Sarwat Gillani's Sab Golmaal Hai is a comedy of errors with some Bollywood touches
Film and TV artist Sarwat Gillani’s latest theatre offering Sab Golmaal Hai is one of the best comedy plays staged recently in Karachi.
The comedy of errors – written by Babar Jamal and directed by Zeeshan Haider – features a stellar cast, led by Ishtiaq Umar, and manages to keep you engrossed in a nonsensical plot that makes you laugh uncontrollably.
The media night of the play was held on Saturday at the Arts Council, where the play will be staged until May 21.
The play revolves around a common man who finds himself in uncommon circumstances. Abid (Ishtiaq Umar) unknowingly swaps briefcases with an unknown person and in exchange of his lunch finds himself Rs50 million richer. His wife (Erum Bashir) wants to have nothing to do with the ‘money’; things go haywire when he asks his wife to cancel his birthday dinner and escape to Dubai via many destinations including Kabul.
Add a suspicious taxi driver (Noman Khan), two police officers (Saad Zameer Fareedi and Farhan Alam Siddiqui) and a bunch of greedy friends (Syed Ahmer Hussain and Syeda Frozan Mustafa) and you get a perfect ‘what-the-hell’ plot that keeps you glued to your seats.
The play belongs to Ishtiaq Umar who had previously been part of Kopykats Productions as Ishtiaq Rasool as well as Jami’s Moor where he played the victim whose death turned the tables for the people offering fake degrees. He carries the play on his shoulders and displays his versatility by being happy, sad, careless and careful, all at the same time.
Erum Bashir as his wife is excellent in acrobatic sequences including tackling of one of the guys, handling the wrong number situation and trying to keep her husband in check.
The timings of rest of the cast must be commended here as not once did they falter on stage and stayed in characters and entertained the audience for two hours.
Most of the one-liners are worth a clap, while many situations make you laugh even before the moment to laugh has arrived.

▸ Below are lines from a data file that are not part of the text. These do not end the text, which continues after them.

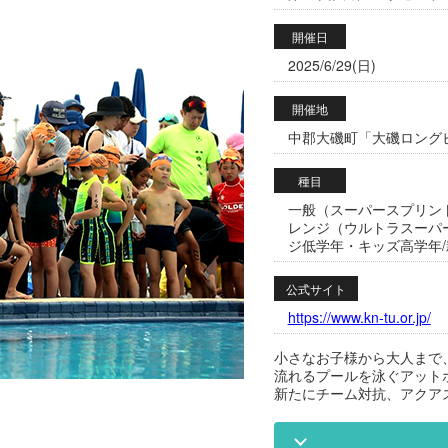
開催日
2025/6/29(日)
開催地
中郡大磯町「大磯ロングビ
種目
一般（スーパースプリン
レンジ（ウルトラスーパ
ジ低学年・キッズ高学年
公式サイト
https://www.kn-tu.or.jp/
小さなお子様から大人まで
流れるプールを泳ぐアット
新たにチーム対抗、アクア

The only issue with the play was a couple of below-the-belt humour that seemed to be heavily inspired from Shah Rukh Khan-Saif Ali Khan starrer Kal Ho Na Ho.
If the director manages to lessen their occurrences, not only will the play appear crisp but the length can also be reduced to 90 minutes that is ideal for a theatre play.
All the proceeds of this charity theatre play will go to the Special Olympics Pakistan that has been patronising athletes with special needs and also brought us Kiski Topi Kis Ke Sar a couple of years ago for the same reason.